→ Work required:
Wherever the string "Gemeinde" appears in a line of the listing below, report that line.

→ Material shown:
********
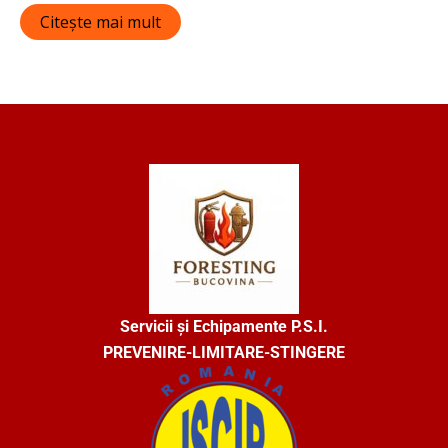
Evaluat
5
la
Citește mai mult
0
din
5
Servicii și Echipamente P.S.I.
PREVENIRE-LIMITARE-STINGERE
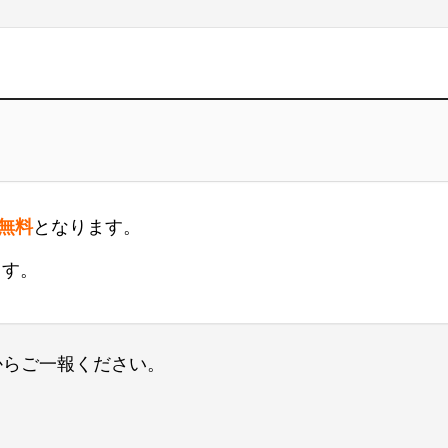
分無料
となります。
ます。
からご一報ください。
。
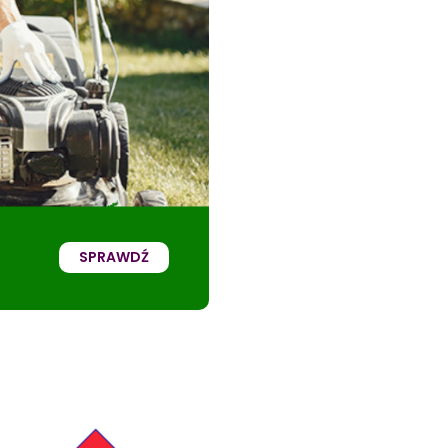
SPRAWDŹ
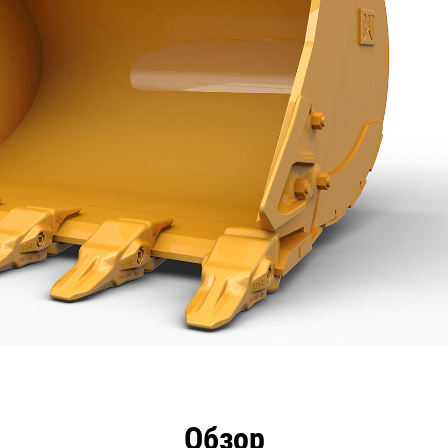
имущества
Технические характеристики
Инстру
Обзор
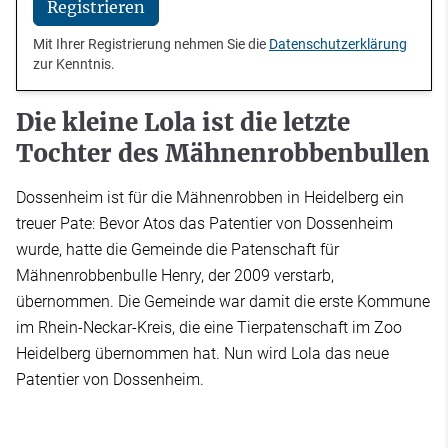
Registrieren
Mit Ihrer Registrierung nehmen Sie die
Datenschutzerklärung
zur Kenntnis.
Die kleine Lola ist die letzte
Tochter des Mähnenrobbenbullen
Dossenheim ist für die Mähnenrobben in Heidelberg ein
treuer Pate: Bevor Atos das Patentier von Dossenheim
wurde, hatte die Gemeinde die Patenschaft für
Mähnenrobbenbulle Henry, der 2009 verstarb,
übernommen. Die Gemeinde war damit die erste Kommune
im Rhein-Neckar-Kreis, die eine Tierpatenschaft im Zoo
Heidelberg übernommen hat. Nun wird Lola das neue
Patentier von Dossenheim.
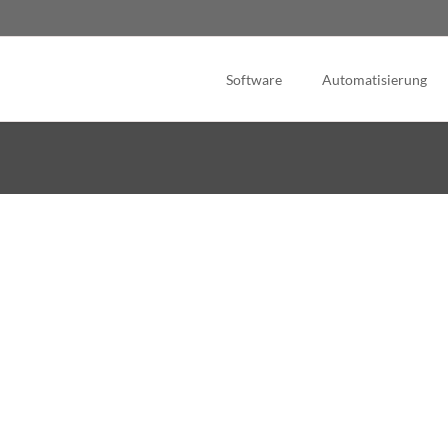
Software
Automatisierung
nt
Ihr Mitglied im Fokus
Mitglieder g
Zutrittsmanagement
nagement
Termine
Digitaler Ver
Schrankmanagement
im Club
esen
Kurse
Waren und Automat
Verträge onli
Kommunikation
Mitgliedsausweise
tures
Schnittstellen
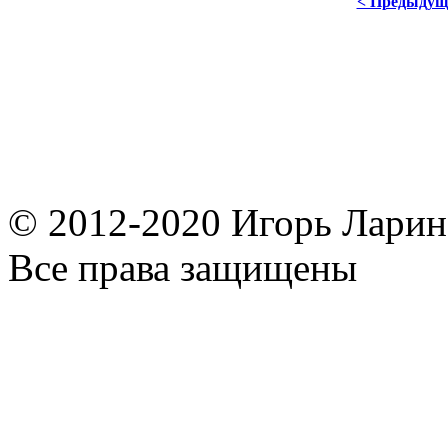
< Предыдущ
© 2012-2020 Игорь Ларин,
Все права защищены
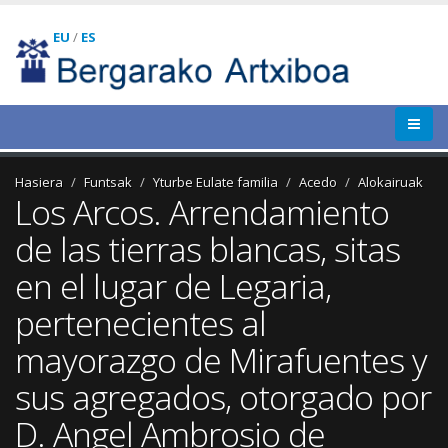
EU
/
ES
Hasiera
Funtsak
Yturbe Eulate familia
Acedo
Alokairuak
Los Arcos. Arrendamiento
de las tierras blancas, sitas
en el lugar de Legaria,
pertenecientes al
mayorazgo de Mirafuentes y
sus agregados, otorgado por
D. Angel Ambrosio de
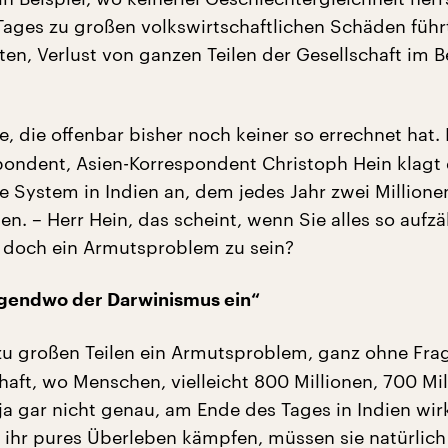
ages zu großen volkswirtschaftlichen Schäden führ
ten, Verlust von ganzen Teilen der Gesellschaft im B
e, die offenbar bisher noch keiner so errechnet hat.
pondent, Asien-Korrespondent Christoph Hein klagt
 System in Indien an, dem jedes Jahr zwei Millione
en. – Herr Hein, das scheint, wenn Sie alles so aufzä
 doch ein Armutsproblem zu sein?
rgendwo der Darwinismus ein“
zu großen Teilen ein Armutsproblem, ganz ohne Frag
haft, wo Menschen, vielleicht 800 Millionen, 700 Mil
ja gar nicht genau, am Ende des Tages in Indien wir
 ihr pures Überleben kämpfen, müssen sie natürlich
********
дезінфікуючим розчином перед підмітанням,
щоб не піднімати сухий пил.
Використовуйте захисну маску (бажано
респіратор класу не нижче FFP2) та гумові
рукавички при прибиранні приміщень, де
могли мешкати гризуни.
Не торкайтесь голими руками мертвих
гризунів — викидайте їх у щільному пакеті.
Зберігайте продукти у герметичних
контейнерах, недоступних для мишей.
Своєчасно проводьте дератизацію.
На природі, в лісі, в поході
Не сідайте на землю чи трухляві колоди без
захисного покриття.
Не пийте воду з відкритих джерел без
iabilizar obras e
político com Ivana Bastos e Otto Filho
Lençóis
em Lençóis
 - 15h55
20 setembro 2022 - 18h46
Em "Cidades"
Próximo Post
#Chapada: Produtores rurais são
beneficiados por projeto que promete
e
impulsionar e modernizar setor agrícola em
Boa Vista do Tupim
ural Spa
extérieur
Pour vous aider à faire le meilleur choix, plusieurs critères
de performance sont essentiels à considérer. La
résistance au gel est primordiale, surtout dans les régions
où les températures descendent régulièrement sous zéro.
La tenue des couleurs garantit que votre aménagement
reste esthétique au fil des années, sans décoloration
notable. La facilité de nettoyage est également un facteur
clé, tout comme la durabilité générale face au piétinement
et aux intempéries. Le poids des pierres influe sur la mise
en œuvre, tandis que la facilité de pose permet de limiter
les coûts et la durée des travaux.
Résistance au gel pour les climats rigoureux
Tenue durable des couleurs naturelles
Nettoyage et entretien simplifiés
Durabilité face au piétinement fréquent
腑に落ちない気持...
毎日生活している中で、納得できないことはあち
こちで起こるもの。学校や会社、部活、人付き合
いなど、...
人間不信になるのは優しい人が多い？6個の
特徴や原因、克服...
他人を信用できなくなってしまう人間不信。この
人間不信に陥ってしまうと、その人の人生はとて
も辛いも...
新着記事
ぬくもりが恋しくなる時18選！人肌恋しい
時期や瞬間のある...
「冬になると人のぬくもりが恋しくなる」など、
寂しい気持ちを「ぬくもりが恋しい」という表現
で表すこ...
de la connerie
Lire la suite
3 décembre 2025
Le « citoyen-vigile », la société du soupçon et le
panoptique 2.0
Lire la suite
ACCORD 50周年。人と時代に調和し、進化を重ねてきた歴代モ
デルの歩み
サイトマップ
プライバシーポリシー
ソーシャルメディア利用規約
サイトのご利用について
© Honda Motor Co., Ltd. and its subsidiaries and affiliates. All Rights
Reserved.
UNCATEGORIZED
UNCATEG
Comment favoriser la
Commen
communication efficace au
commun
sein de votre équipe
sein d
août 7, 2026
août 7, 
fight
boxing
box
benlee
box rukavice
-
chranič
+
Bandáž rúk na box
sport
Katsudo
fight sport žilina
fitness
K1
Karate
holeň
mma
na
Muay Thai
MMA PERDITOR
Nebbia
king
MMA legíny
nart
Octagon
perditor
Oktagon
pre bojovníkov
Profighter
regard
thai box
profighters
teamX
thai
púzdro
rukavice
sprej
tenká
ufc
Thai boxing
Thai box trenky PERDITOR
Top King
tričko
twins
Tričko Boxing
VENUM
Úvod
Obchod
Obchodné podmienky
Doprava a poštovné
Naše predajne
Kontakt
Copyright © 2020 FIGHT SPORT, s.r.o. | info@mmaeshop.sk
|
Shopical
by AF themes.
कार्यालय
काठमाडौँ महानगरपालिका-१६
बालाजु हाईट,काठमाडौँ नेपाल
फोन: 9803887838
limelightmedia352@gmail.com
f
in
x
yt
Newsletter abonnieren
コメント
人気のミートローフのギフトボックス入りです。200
********
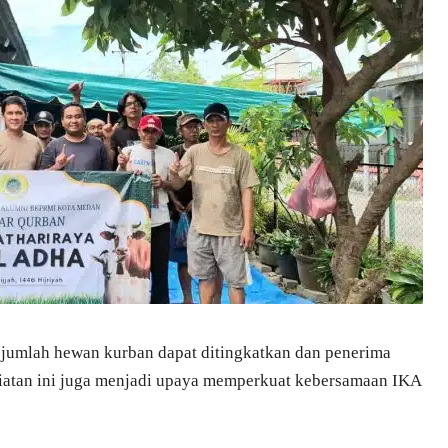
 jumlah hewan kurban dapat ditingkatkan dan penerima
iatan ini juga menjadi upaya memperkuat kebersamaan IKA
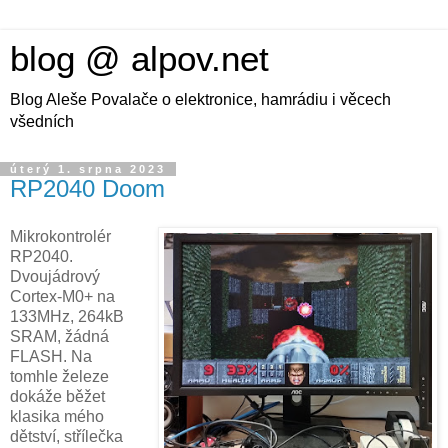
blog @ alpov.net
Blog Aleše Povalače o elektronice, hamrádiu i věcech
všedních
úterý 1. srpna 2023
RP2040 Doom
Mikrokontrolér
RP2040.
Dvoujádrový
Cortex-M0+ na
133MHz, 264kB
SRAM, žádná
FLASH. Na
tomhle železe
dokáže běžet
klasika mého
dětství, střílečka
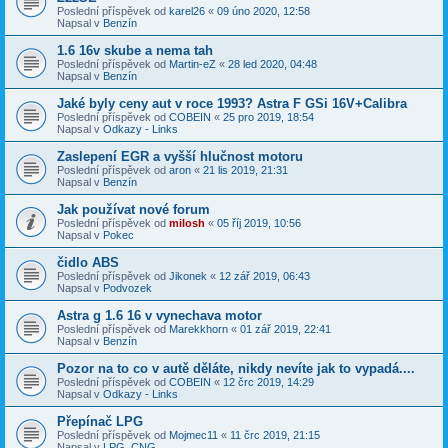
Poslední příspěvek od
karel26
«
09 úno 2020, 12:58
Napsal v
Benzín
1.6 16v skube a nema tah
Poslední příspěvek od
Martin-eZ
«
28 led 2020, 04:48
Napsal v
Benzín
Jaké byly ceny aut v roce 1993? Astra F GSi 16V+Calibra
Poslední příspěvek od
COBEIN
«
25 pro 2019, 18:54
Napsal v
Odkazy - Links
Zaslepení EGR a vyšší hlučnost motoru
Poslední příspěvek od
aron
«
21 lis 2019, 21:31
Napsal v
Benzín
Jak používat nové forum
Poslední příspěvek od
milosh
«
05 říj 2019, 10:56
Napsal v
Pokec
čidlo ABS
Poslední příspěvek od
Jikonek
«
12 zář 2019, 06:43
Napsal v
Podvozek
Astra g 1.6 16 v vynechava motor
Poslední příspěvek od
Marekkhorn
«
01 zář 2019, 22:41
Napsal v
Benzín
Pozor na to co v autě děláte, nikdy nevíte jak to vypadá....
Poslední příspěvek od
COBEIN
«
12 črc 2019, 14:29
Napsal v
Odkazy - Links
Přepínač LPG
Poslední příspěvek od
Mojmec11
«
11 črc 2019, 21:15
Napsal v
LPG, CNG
********
→ Solution for this exercise:
wurde, hatte die Gemeinde die Patenschaft für
übernommen. Die Gemeinde war damit die erste Kommune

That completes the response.